Studio visit with Risk, Estevan Oriol & Jim Evans. Photographed for Flood Mag.

Studio visit with Risk, Estevan Oriol & Jim Evans. Photographed for Flood Mag.

Jim Evans’ work in LA dates back to the early-’70s—when he worked on classic album covers for The Beach Boys, Robbie Krieger, and Neil Young, among others—before creating the TAZ collective in the late-’80s. As TAZ, Evans produced hundreds of concert posters that helped define the look of the alternative rock era for artists including Rage Against the Machine, Beastie Boys, and Beck. A frequent collaborator with RISK, Evans also operates the Division 13 Design Group, producing web campaigns for films ranging from Spider-Man: No Way Home to Space Jam: A New Legacy.

Since Southern California has profoundly impacted each artist’s work—from car and surf culture to their connections to LA rock, punk, and hip-hop—we had to get them together for this special issue to share their stories about creating art in our city.    
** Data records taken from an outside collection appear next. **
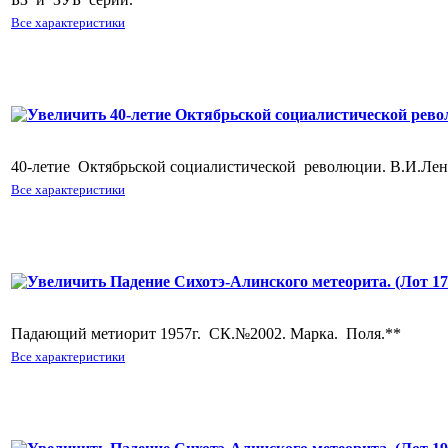
Все характеристики
40-летие Октябрьской социалистической революции. 
40-летие Октябрьской социалистической революции. В.И.Лен
Все характеристики
Падение Сихотэ-Алинского метеорита. (Лот 1755)
Падающий метиорит 1957г. СК.№2002. Марка. Поля.**
Все характеристики
Падение Сихотэ-Алинского метеорита. (Лот 1935)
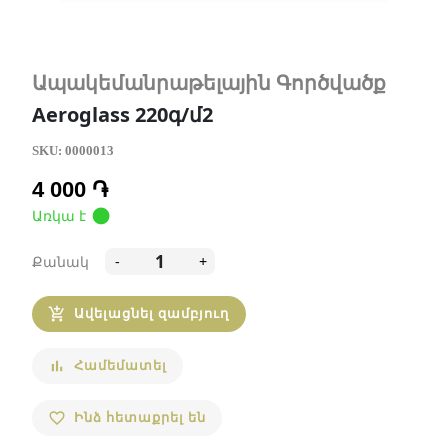
Ապակեմանրաթելային Գործվածք
Aeroglass 220գ/մ2
SKU:
0000013
4 000 ֏
circle
Առկա է
Քանակ
-
+
Ավելացնել զամբյուղ
add_shopping_cart
Համեմատել
bar_chart
Ինձ հետաքրել են
favorite_border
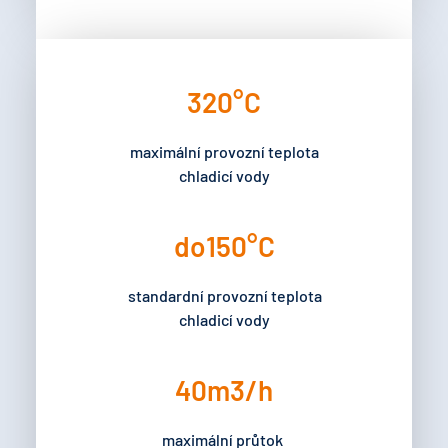
320
°C
maximální provozní teplota
chladicí vody
do
150
°C
standardní provozní teplota
chladicí vody
40
m3/h
maximální průtok 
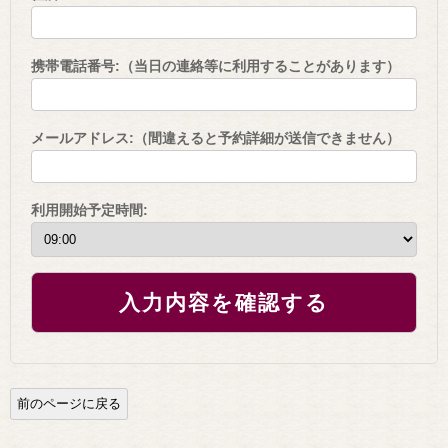
携帯電話番号:（当日の連絡等に利用することがあります）
メールアドレス:（間違えると予約詳細が送信できません）
利用開始予定時間:
入力内容を確認する
前のページに戻る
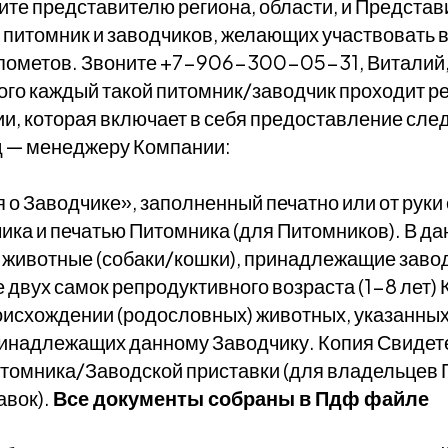
ите представителю региона, области, и Предста
я питомник и заводчиков, желающих участвовать 
пометов. Звоните +7−906−300−05−31, Виталий,
того каждый такой питомник/заводчик проходит р
ии, которая включает в себя предоставление сл
д — менеджеру Компании:
 о Заводчике», заполненный печатно или от руки
ика и печатью Питомника (для Питомников). В д
 животные (собаки/кошки), принадлежащие завод
 двух самок репродуктивного возраста (1−8 лет)
оисхождении (родословных) животных, указанны
ринадлежащих данному Заводчику. Копия Свидет
итомника/Заводской приставки (для владельцев
авок).
Все документы собраны в Пдф файле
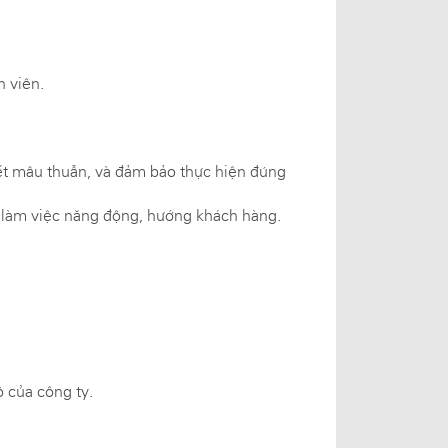
.
n viên.
uyết mâu thuẫn, và đảm bảo thực hiện đúng
g làm việc năng động, hướng khách hàng.
 của công ty.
One connective element with all three of you is the integral role music played in your careers. What are some of your earliest connections to music in Los Angeles, and how did that help shape your career?  

RISK: I was raised in New Orleans. My uncle was in a band and he introduced me to rock music at a very, very young age. I was a kid and I’d sit in the room while they practiced, seeing people doing drugs and drinking. I got infatuated with Led Zeppelin, and I just loved rock music. So I came out here and I used to go up to Sunset to the Whisky and Gazzari’s and the Rainbow and all of these places. The beginning of heavy metal glam rock with Mötley Crüe and all that stuff was just starting, so I got to meet a lot of these bands because I’d be out tagging and they’d be out putting out fliers. Living in Hollywood and having a studio there, running around with those people, as we’d grow up together and become successful, we’d feed each other. If they needed an artist they’d call RISK. I just became the graffiti artist for the rock stars. Like Aerosmith and Joe Perry and stuff would call me up, we’d hang out, I’d take them bombing. 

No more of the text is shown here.